What you return should be the lines from the first line of the records below through the line holding "longer wish to", unchanged.
[Source material — start]
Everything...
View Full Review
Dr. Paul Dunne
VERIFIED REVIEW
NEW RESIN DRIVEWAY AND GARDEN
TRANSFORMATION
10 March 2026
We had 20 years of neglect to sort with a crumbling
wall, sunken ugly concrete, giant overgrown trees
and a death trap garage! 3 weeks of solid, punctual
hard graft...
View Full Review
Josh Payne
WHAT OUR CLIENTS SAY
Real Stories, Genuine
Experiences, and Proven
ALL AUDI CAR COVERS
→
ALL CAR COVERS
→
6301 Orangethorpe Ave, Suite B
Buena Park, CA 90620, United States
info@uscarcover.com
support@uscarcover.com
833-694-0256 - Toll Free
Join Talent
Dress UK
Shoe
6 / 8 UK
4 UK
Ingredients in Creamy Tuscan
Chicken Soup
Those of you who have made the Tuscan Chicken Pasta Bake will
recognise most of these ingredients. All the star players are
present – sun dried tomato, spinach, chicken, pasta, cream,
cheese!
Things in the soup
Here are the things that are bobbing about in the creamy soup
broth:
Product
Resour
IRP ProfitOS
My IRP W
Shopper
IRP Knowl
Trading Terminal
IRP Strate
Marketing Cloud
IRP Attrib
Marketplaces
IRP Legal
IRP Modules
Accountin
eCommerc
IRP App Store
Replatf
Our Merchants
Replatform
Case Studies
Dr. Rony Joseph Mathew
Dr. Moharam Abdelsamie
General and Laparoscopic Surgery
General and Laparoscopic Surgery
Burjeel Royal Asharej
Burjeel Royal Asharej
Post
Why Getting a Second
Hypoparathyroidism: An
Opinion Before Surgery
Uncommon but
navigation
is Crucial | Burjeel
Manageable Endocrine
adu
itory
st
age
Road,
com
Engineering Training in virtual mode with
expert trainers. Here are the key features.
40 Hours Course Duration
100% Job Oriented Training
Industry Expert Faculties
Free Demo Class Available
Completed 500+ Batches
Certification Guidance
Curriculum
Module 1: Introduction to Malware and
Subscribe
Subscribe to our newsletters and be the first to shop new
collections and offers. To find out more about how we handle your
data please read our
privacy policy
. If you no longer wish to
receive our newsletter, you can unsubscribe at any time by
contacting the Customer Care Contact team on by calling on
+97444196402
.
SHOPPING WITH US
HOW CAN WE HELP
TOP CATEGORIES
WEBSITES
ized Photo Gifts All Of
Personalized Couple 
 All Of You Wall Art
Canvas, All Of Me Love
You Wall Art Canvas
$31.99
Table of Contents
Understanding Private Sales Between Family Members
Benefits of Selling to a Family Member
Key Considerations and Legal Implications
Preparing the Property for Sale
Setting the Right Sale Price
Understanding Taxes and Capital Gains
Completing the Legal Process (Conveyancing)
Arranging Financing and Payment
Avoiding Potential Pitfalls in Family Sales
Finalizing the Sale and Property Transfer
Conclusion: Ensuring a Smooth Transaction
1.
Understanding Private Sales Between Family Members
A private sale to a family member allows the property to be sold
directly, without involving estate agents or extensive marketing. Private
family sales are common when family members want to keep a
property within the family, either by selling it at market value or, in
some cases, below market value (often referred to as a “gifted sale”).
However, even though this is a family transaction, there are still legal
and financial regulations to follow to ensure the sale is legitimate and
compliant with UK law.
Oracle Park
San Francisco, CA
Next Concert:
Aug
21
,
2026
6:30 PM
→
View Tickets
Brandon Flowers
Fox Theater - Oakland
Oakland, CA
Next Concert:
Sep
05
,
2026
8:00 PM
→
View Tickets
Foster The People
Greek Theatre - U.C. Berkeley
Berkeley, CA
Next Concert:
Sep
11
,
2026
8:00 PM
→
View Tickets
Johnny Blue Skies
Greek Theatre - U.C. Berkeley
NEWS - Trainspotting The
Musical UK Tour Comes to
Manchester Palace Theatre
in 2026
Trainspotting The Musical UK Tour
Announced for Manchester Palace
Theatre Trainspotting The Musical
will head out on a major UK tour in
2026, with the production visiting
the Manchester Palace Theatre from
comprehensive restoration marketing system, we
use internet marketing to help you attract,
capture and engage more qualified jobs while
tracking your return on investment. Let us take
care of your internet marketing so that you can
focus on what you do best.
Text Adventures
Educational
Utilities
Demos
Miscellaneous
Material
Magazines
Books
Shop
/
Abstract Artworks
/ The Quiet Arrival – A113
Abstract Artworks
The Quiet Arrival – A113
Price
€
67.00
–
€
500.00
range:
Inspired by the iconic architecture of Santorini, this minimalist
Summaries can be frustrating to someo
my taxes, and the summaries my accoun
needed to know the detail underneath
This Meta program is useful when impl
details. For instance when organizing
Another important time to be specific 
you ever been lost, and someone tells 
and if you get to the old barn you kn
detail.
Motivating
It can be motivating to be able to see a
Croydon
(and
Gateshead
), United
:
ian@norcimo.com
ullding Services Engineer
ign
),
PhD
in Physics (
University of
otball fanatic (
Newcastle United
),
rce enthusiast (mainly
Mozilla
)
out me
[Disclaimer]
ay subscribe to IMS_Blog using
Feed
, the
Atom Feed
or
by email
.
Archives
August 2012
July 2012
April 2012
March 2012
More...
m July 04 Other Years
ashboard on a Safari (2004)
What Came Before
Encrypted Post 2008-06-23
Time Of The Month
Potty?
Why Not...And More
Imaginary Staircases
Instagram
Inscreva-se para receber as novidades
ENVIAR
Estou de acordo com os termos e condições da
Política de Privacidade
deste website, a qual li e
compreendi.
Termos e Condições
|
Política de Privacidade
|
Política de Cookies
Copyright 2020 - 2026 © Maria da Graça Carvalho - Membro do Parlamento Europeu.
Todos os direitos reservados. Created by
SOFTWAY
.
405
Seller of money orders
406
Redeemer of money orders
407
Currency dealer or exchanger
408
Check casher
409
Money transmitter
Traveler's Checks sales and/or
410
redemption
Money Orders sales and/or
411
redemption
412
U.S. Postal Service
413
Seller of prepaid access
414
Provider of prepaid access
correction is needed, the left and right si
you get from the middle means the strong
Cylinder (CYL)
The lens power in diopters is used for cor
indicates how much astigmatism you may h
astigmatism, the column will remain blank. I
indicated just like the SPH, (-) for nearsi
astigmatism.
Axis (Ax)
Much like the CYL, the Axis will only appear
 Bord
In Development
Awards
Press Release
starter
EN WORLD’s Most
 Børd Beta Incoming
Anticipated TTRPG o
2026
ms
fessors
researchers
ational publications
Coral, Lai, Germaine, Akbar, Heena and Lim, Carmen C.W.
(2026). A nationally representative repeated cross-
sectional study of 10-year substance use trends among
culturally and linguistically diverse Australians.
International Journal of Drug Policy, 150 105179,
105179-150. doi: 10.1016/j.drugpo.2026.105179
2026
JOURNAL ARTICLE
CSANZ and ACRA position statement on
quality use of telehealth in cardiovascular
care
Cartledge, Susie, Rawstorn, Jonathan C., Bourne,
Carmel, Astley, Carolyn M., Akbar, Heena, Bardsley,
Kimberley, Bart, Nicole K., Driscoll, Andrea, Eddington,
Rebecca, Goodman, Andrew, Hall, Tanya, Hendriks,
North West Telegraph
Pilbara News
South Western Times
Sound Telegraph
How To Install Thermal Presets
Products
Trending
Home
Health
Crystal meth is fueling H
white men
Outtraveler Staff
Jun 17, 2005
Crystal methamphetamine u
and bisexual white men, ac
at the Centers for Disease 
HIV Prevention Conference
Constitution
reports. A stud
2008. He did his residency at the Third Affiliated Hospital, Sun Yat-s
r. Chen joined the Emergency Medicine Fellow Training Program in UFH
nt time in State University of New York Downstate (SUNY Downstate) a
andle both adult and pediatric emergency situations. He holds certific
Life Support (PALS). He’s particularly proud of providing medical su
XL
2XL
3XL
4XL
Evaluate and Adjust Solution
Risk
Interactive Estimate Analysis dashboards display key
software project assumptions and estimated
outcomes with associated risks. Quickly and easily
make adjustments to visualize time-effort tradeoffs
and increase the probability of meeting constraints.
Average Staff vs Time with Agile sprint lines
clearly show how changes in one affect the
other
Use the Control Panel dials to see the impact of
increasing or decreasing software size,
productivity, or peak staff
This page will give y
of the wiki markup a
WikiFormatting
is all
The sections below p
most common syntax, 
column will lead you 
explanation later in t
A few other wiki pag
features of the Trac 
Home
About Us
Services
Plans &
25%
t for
[Source material — finish]
## Result
Everything...
View Full Review
Dr. Paul Dunne
VERIFIED REVIEW
NEW RESIN DRIVEWAY AND GARDEN
TRANSFORMATION
10 March 2026
We had 20 years of neglect to sort with a crumbling
wall, sunken ugly concrete, giant overgrown trees
and a death trap garage! 3 weeks of solid, punctual
hard graft...
View Full Review
Josh Payne
WHAT OUR CLIENTS SAY
Real Stories, Genuine
Experiences, and Proven
ALL AUDI CAR COVERS
→
ALL CAR COVERS
→
6301 Orangethorpe Ave, Suite B
Buena Park, CA 90620, United States
info@uscarcover.com
support@uscarcover.com
833-694-0256 - Toll Free
Join Talent
Dress UK
Shoe
6 / 8 UK
4 UK
Ingredients in Creamy Tuscan
Chicken Soup
Those of you who have made the Tuscan Chicken Pasta Bake will
recognise most of these ingredients. All the star players are
present – sun dried tomato, spinach, chicken, pasta, cream,
cheese!
Things in the soup
Here are the things that are bobbing about in the creamy soup
broth:
Product
Resour
IRP ProfitOS
My IRP W
Shopper
IRP Knowl
Trading Terminal
IRP Strate
Marketing Cloud
IRP Attrib
Marketplaces
IRP Legal
IRP Modules
Accountin
eCommerc
IRP App Store
Replatf
Our Merchants
Replatform
Case Studies
Dr. Rony Joseph Mathew
Dr. Moharam Abdelsamie
General and Laparoscopic Surgery
General and Laparoscopic Surgery
Burjeel Royal Asharej
Burjeel Royal Asharej
Post
Why Getting a Second
Hypoparathyroidism: An
Opinion Before Surgery
Uncommon but
navigation
is Crucial | Burjeel
Manageable Endocrine
adu
itory
st
age
Road,
com
Engineering Training in virtual mode with
expert trainers. Here are the key features.
40 Hours Course Duration
100% Job Oriented Training
Industry Expert Faculties
Free Demo Class Available
Completed 500+ Batches
Certification Guidance
Curriculum
Module 1: Introduction to Malware and
Subscribe
Subscribe to our newsletters and be the first to shop new
collections and offers. To find out more about how we handle your
data please read our
privacy policy
. If you no longer wish to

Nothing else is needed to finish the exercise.